Motivational Interviewing: A Patient-Centered Approach to Elicit Positive Behavior Change
Course Number: 381
Introduction
Current evidence of the importance of oral health to overall health is irrefutable. Epidemiologic and, clinical studies, emphasize the critical importance of oral health to systemic health. The multifactorial inflammatory connection between oral and systemic health include predisposing and precipitating factors, such as genetic factors (gene polymorphisms), environmental factors (stress, habits—such as smoking and high‐fat diets/consumption of highly processed foods), medications, microbial dysbiosis and bacteremias/viremias/microbemias, and an altered host immune response. Thus, in a susceptible host, these predisposing and precipitating factors trigger the onset of periodontal disease and systemic disease/conditions.1
Successful treatment of these multifactorial conditions also requires behavioral modification, Behavioral interventions educate or instruct individuals about good oral health and disease management practices or how to handle psychological and social challenges that impact their oral health behavior. MI is a method of counseling designed to increase patient motivation for behavior change through use of a compassionate, collaborative, and autonomy supportive style.6 A number of meta-analyses indicate MI is significantly (10–20%) more effective than no treatment and generally equal to other viable treatments for a wide variety of problems ranging from substance use (alcohol, marijuana, tobacco, and other drugs) to reducing risky behaviors and increasing client engagement in treatment.
Examples include: a) motivational interviewing with mothers to prevent early childhood caries2,3 or b) the 5A’s (ask, advice, assess, assist, arrange) in routine dental care to increase tobacco quit rates4; and c) dental office-based weight control interventions for children and adolescents to reduce dental caries and prevent obesity-related systemic diseases (e.g., diabetes) that negatively impact oral health.5 A number of meta-analyses indicate high fidelity MI is significantly (10–20%) more effective than no treatment and generally equal to other viable treatments for a wide variety of problems ranging from substance use (alcohol, marijuana, tobacco, and other drugs) to reducing risky behaviors and increasing client engagement in treatment.
Motivational interviewing is a person centered communication style used by many primary healthcare providers.

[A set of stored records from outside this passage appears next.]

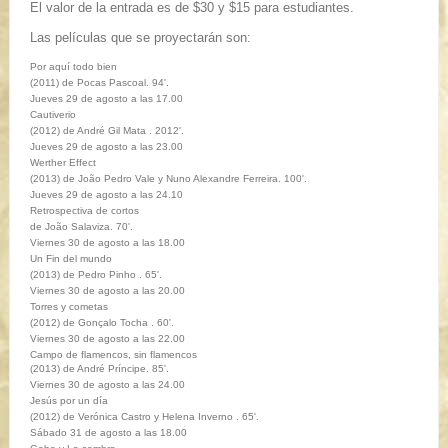
El valor de la entrada es de $30 y $15 para estudiantes.
Las películas que se proyectarán son:
Por aquí todo bien
(2011) de Pocas Pascoal. 94'.
Jueves 29 de agosto a las 17.00
Cautiverio
(2012) de André Gil Mata . 2012'.
Jueves 29 de agosto a las 23.00
Werther Effect
(2013) de João Pedro Vale y Nuno Alexandre Ferreira. 100'.
Jueves 29 de agosto a las 24.10
Retrospectiva de cortos
de João Salaviza. 70'.
Viernes 30 de agosto a las 18.00
Un Fin del mundo
(2013) de Pedro Pinho . 65'.
Viernes 30 de agosto a las 20.00
Torres y cometas
(2012) de Gonçalo Tocha . 60'.
Viernes 30 de agosto a las 22.00
Campo de flamencos, sin flamencos
(2013) de André Príncipe. 85'.
Viernes 30 de agosto a las 24.00
Jesús por un día
(2012) de Verónica Castro y Helena Inverno . 65'.
Sábado 31 de agosto a las 18.00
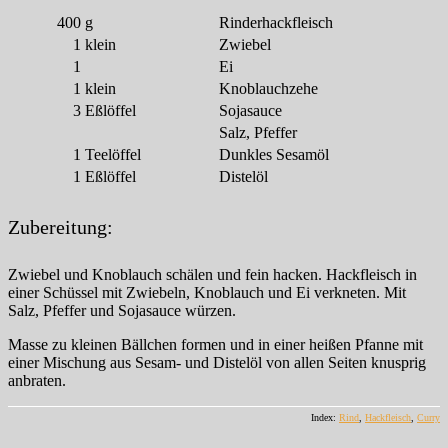
400
g
Rinderhackfleisch
1
klein
Zwiebel
1
Ei
1
klein
Knoblauchzehe
3
Eßlöffel
Sojasauce
Salz, Pfeffer
1
Teelöffel
Dunkles Sesamöl
1
Eßlöffel
Distelöl
Zubereitung:
Zwiebel und Knoblauch schälen und fein hacken. Hackfleisch in
einer Schüssel mit Zwiebeln, Knoblauch und Ei verkneten. Mit
Salz, Pfeffer und Sojasauce würzen.
Masse zu kleinen Bällchen formen und in einer heißen Pfanne mit
einer Mischung aus Sesam- und Distelöl von allen Seiten knusprig
anbraten.
Index:
Rind
,
Hackfleisch
,
Curry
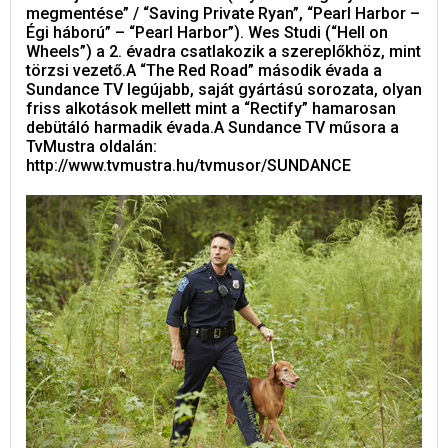
megmentése” / “Saving Private Ryan”, “Pearl Harbor –
Égi háború” – “Pearl Harbor”). Wes Studi (“Hell on
Wheels”) a 2. évadra csatlakozik a szereplőkhöz, mint
törzsi vezető.A “The Red Road” második évada a
Sundance TV legújabb, saját gyártású sorozata, olyan
friss alkotások mellett mint a “Rectify” hamarosan
debütáló harmadik évada.A Sundance TV műsora a
TvMustra oldalán:
http://www.tvmustra.hu/tvmusor/SUNDANCE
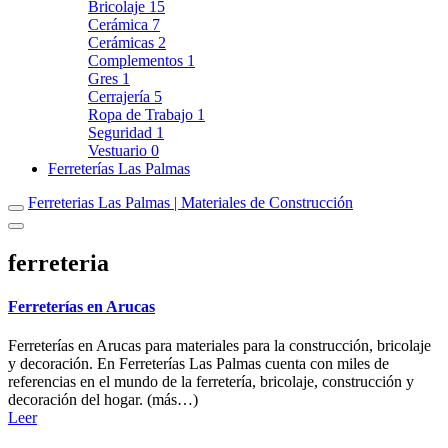
Bricolaje
15
Cerámica
7
Cerámicas
2
Complementos
1
Gres
1
Cerrajería
5
Ropa de Trabajo
1
Seguridad
1
Vestuario
0
Ferreterías Las Palmas
Ferreterias Las Palmas | Materiales de Construcción
ferreteria
Ferreterías en Arucas
Ferreterías en Arucas para materiales para la construcción, bricolaje
y decoración. En Ferreterías Las Palmas cuenta con miles de
referencias en el mundo de la ferretería, bricolaje, construcción y
decoración del hogar. (más…)
Leer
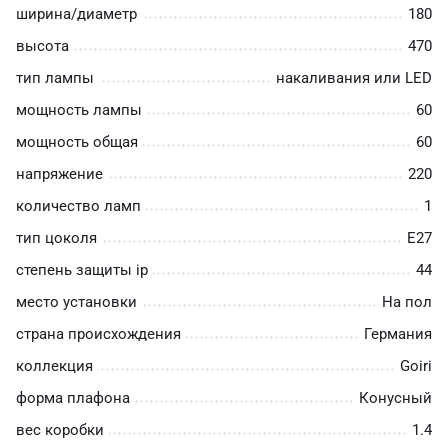
ширина/диаметр
180
высота
470
тип лампы
накаливания или LED
мощность лампы
60
мощность общая
60
напряжение
220
количество ламп
1
тип цоколя
E27
степень защиты ip
44
место установки
На пол
страна происхождения
Германия
коллекция
Goiri
форма плафона
Конусный
вес коробки
1.4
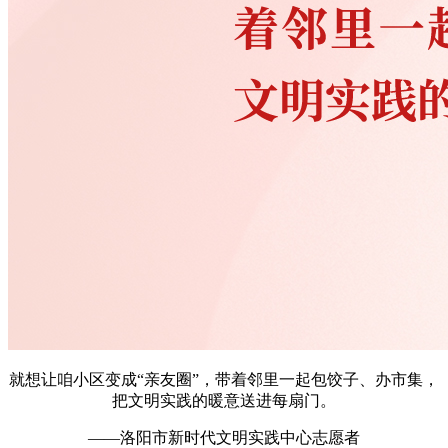
就想让咱小区变成“亲友圈”，带着邻里一起包饺子、办市集，
把文明实践的暖意送进每扇门。
——洛阳市新时代文明实践中心志愿者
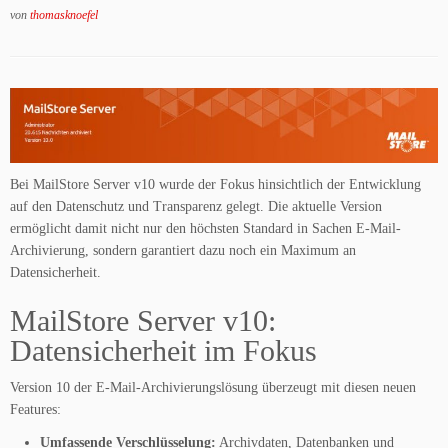
von
thomasknoefel
Bei MailStore Server v10 wurde der Fokus hinsichtlich der Entwicklung
auf den Datenschutz und Transparenz gelegt. Die aktuelle Version
ermöglicht damit nicht nur den höchsten Standard in Sachen E-Mail-
Archivierung, sondern garantiert dazu noch ein Maximum an
Datensicherheit.
MailStore Server v10:
Datensicherheit im Fokus
Version 10 der E-Mail-Archivierungslösung überzeugt mit diesen neuen
Features:
Umfassende Verschlüsselung:
Archivdaten, Datenbanken und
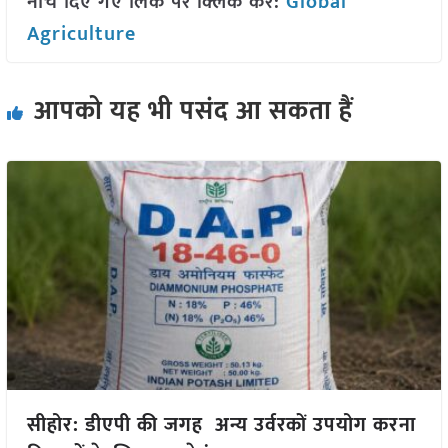
नीचे दिए गए लिंक पर क्लिक करें:
Global
Agriculture
आपको यह भी पसंद आ सकता हैं
सीहोर: डीएपी की जगह अन्य उर्वरकों उपयोग करना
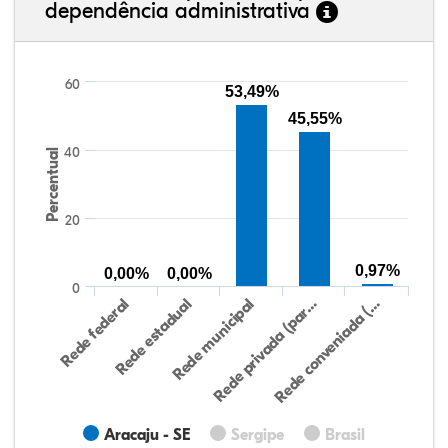
dependência administrativa
60
53,49%
45,55%
40
Percentual
20
0,97%
0,00%
0,00%
0
Rede conveniada (…
Rede municipal
Rede federal
Rede privada (par…
Rede estadual
Aracaju - SE
Sergipe
Brasil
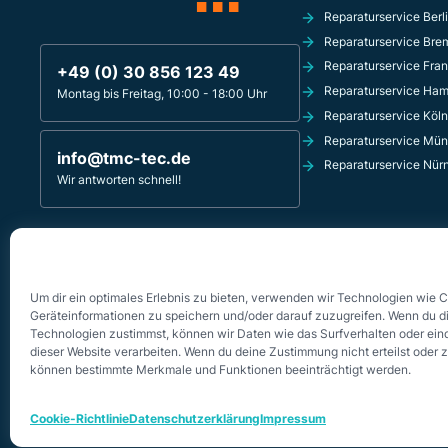
Reparaturservice Berl
Reparaturservice Bre
Reparaturservice Fran
+49 (0) 30 856 123 49
Reparaturservice Ha
Montag bis Freitag, 10:00 - 18:00 Uhr
Reparaturservice Köln
Reparaturservice Mü
info@tmc-tec.de
Reparaturservice Nür
Wir antworten schnell!
TMC-TEC REPARATURSERVICE
Innsbrucker Platz 4
10827 Berlin - Schöneberg
Um dir ein optimales Erlebnis zu bieten, verwenden wir Technologien wie 
Geräteinformationen zu speichern und/oder darauf zuzugreifen. Wenn du d
Technologien zustimmst, können wir Daten wie das Surfverhalten oder eind
dieser Website verarbeiten. Wenn du deine Zustimmung nicht erteilst oder 
können bestimmte Merkmale und Funktionen beeinträchtigt werden.
Cookie-Richtlinie
Datenschutzerklärung
Impressum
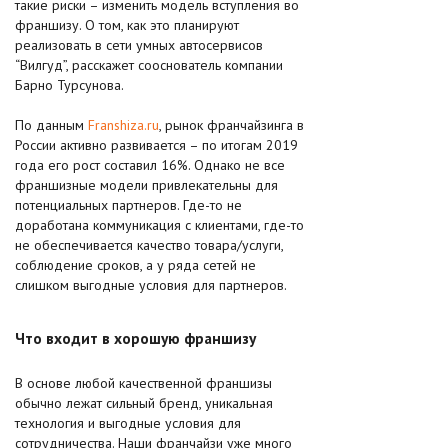
такие риски – изменить модель вступления во
франшизу. О том, как это планируют
реализовать в сети умных автосервисов
“Вилгуд”, расскажет сооснователь компании
Барно Турсунова.
По данным
Franshiza.ru
, рынок франчайзинга в
России активно развивается – по итогам 2019
года его рост составил 16%. Однако не все
франшизные модели привлекательны для
потенциальных партнеров. Где-то не
доработана коммуникация с клиентами, где-то
не обеспечивается качество товара/услуги,
соблюдение сроков, а у ряда сетей не
слишком выгодные условия для партнеров.
Что входит в хорошую франшизу
В основе любой качественной франшизы
обычно лежат сильный бренд, уникальная
технология и выгодные условия для
сотрудничества. Наши франчайзи уже много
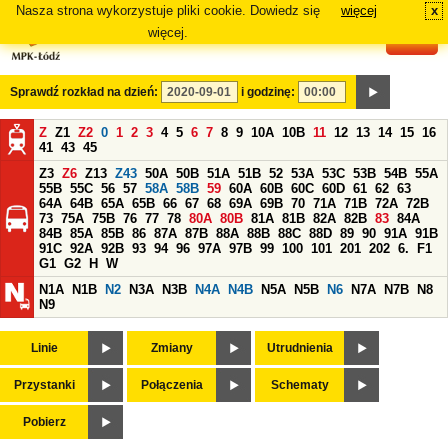
Nasza strona wykorzystuje pliki cookie. Dowiedz się
więcej
x
#
więcej.
Sprawdź rozkład na dzień:
i godzinę:
Z
Z1
Z2
0
1
2
3
4
5
6
7
8
9
10A
10B
11
12
13
14
15
16
41
43
45
Z3
Z6
Z13
Z43
50A
50B
51A
51B
52
53A
53C
53B
54B
55A
55B
55C
56
57
58A
58B
59
60A
60B
60C
60D
61
62
63
64A
64B
65A
65B
66
67
68
69A
69B
70
71A
71B
72A
72B
73
75A
75B
76
77
78
80A
80B
81A
81B
82A
82B
83
84A
84B
85A
85B
86
87A
87B
88A
88B
88C
88D
89
90
91A
91B
91C
92A
92B
93
94
96
97A
97B
99
100
101
201
202
6.
F1
G1
G2
H
W
N1A
N1B
N2
N3A
N3B
N4A
N4B
N5A
N5B
N6
N7A
N7B
N8
N9
Linie
Zmiany
Utrudnienia
Przystanki
Połączenia
Schematy
Pobierz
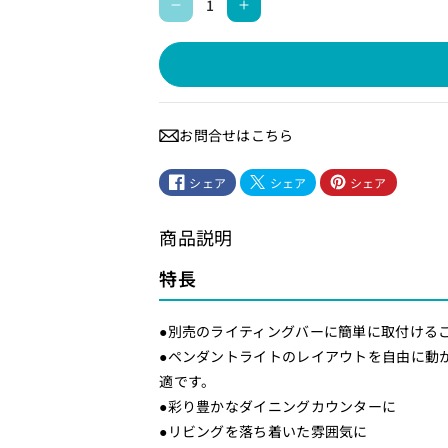
ラ
ラ
イ
イ
テ
テ
ィ
ィ
ン
ン
お問合せはこちら
グ
グ
バ
バ
シェア
シェア
シェア
ー
ー
用
用
商品説明
L
L
E
E
特長
D
D
ペ
ペ
●別売のライティングバーに簡単に取付ける
ン
ン
●ペンダントライトのレイアウトを自由に動
ダ
ダ
適です。
ン
ン
●彩り豊かなダイニングカウンターに
ト
ト
●リビングを落ち着いた雰囲気に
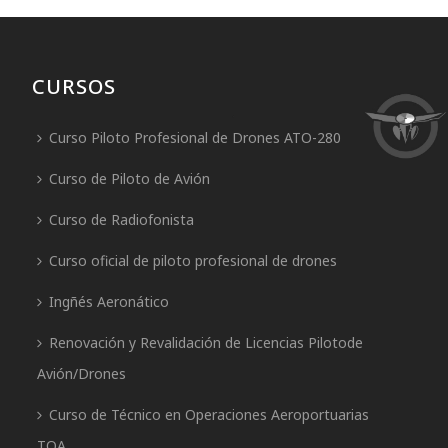
CURSOS
Curso Piloto Profesional de Drones ATO-280
Curso de Piloto de Avión
Curso de Radiofonista
Curso oficial de piloto profesional de drones
Ingñés Aeronático
Renovación y Revalidación de Licencias Pilotode
Avión/Drones
Curso de Técnico en Operaciones Aeroportuarias
TOA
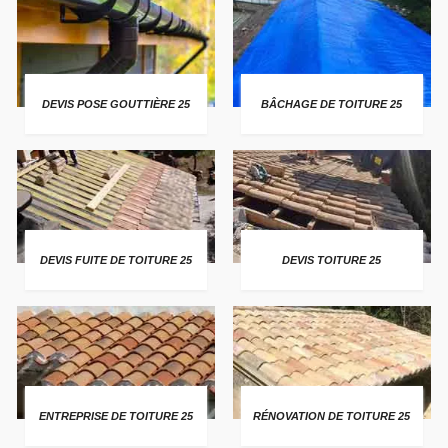
DEVIS POSE GOUTTIÈRE 25
BÂCHAGE DE TOITURE 25
DEVIS FUITE DE TOITURE 25
DEVIS TOITURE 25
ENTREPRISE DE TOITURE 25
RÉNOVATION DE TOITURE 25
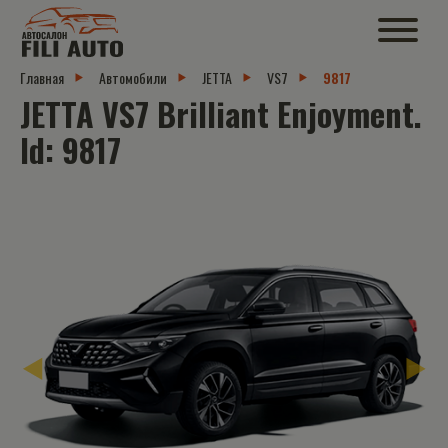
Главная
Автомобили
JETTA
VS7
9817
JETTA VS7 Brilliant Enjoyment.
Id: 9817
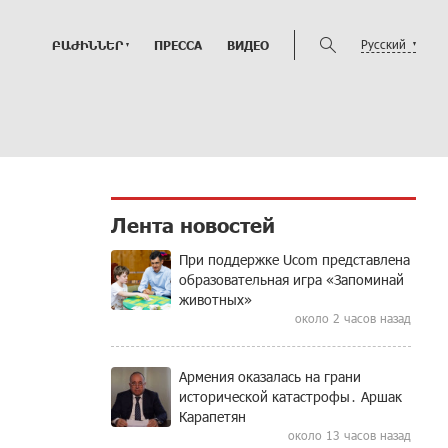
Русский
ԲԱԺԻՆՆԵՐ
ПРЕССА
ВИДЕО
Лента новостей
При поддержке Ucom представлена
образовательная игра «Запоминай
животных»
около 2 часов назад
Армения оказалась на грани
исторической катастрофы․ Аршак
Карапетян
около 13 часов назад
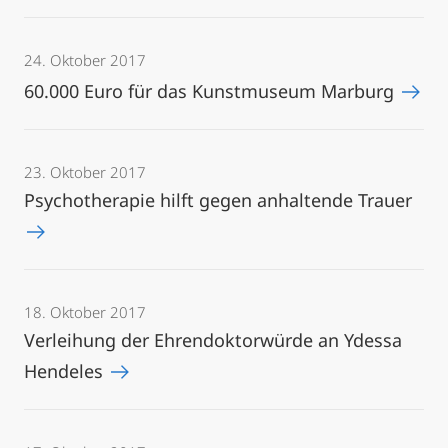
24. Oktober 2017
60.000 Euro für das Kunstmuseum Marburg
23. Oktober 2017
Psychotherapie hilft gegen anhaltende Trauer
18. Oktober 2017
Verleihung der Ehrendoktorwürde an Ydessa
Hendeles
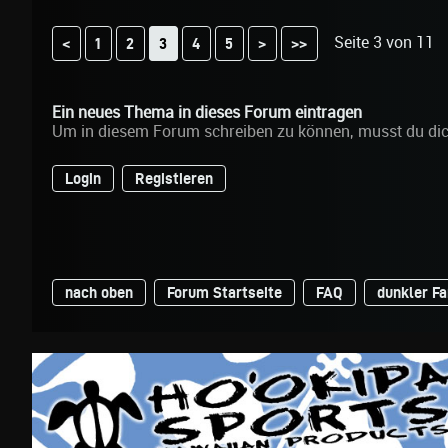
Seite 3 von 11
<
1
2
4
5
>
>>
3
Ein neues Thema in dieses Forum eintragen
Um in diesem Forum schreiben zu können, musst du di
Login
Registieren
nach oben
Forum Startseite
FAQ
dunkler F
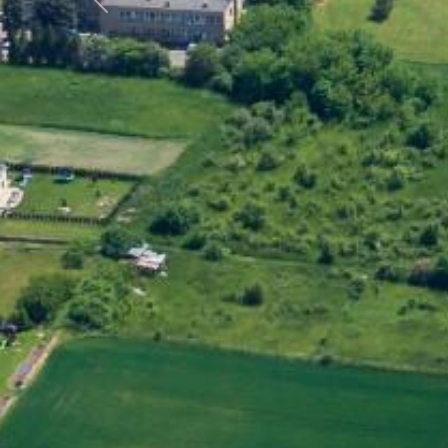
Předchozí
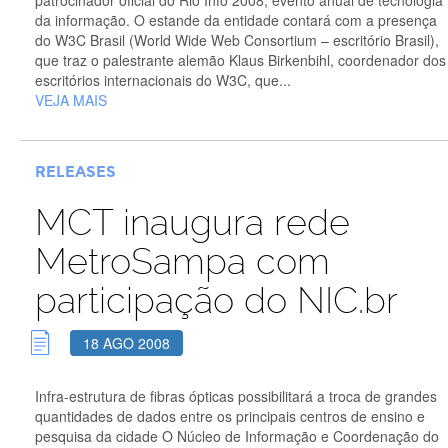
da informação. O estande da entidade contará com a presença
do W3C Brasil (World Wide Web Consortium – escritório Brasil),
que traz o palestrante alemão Klaus Birkenbihl, coordenador dos
escritórios internacionais do W3C, que...
VEJA MAIS
RELEASES
MCT inaugura rede
MetroSampa com
participação do NIC.br
18 AGO 2008
Infra-estrutura de fibras ópticas possibilitará a troca de grandes
quantidades de dados entre os principais centros de ensino e
pesquisa da cidade O Núcleo de Informação e Coordenação do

The fundamental elements of Motivational Interviewing (MI), a collaborative conversational style for strengthening a person’s own motivation and commitment to change.6 Guiding the patient’s internal motivation increases the likelihood his or her indecision (ambivalence) about personal behaviors will be resolved in the direction of change. The four key principles of MI are partnership, evocation, compassion and acceptance. Chronic dental diseases are largely preventable if patients perform self-care strategies for improved oral health, obtain successful treatment outcomes and comply with routine maintenance. As such, success in largely dependent on patient engagement. Working with patients can be discouraging for dental hygienists especially when patients, despite our "best efforts," fail to adopt improved oral health behaviors based on our professional advice and recommendations. Traditionally, patient education involved providing "knowledge," with the clinician having the expertise to set goals for the patient that were clinician-centered, not patient-centered. Patients not interested in changing behaviors may react by tuning out the clinician or may even become defensive.6,9 Even in the best case scenario, research has shown that adherence to health providers’ recommendations tends to be low; 30-60% of information provided in the clinician/patient encounter is forgotten within an hour of the encounter.10 Moreover, DiMatteo showed that 50% of health recommendations are not followed by patients.11 He also concluded adherence to healthy behaviors is equally as important in achieving positive outcomes as effective treatments. Improved adherence to professional recommendations has been demonstrated when knowledge and advice are combined with behavioral strategies. When patients are not ready for behavior change, the aforementioned health education advice or overt persuasion fails to motivate and can actually create resistance. It is no surprise that, despite our best efforts, many patients fail to change behaviors contributing to disease progression. In addition, when defensiveness develops between clinician and patient, patients may avoid returning for timely professional treatment which can add to the burden of disease.